The Pauli matrices suffice to expand any operator. In Pauli form $(\sigma^z_i + 1)$, and $(\sigma^z_i-1)$ project out the upper and lower component of a spin, and $\sigma^x_i$ flips a spin. So the Hamiltonian above is:

$$H = \sum_i \sigma^x_{i-1}\sigma^x_{i}\sigma^x_{i+1}( (\sigma^z_{i-1} +1)(\sigma^z_i-1)(\sigma^z_{i+1} +1) + (\sigma^z_{i+1} -1)(\sigma^z_i +1)(\sigma^z_i -1) ) $$

Which is Hermitian (the second term in the sum gives the Hermitian conjugate of the first when multiplied by all the sigma-x's).
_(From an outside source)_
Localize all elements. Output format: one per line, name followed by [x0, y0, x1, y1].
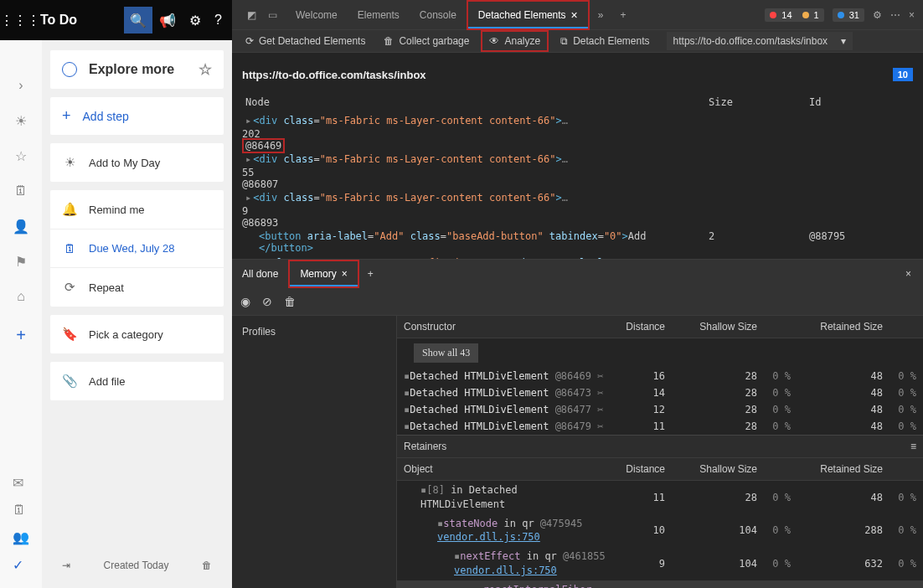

The reason you were having trouble is probably because you wanted a two-spin nearest neighbor coupling. To preserve all up and all down, you can't change aligned-spins. This means that the only nonzero matrix elements of H are between antialigned spins, so you only have matrix elements between |+-> and |-+> at every site, and each of these two allowed transitions preserves total spin.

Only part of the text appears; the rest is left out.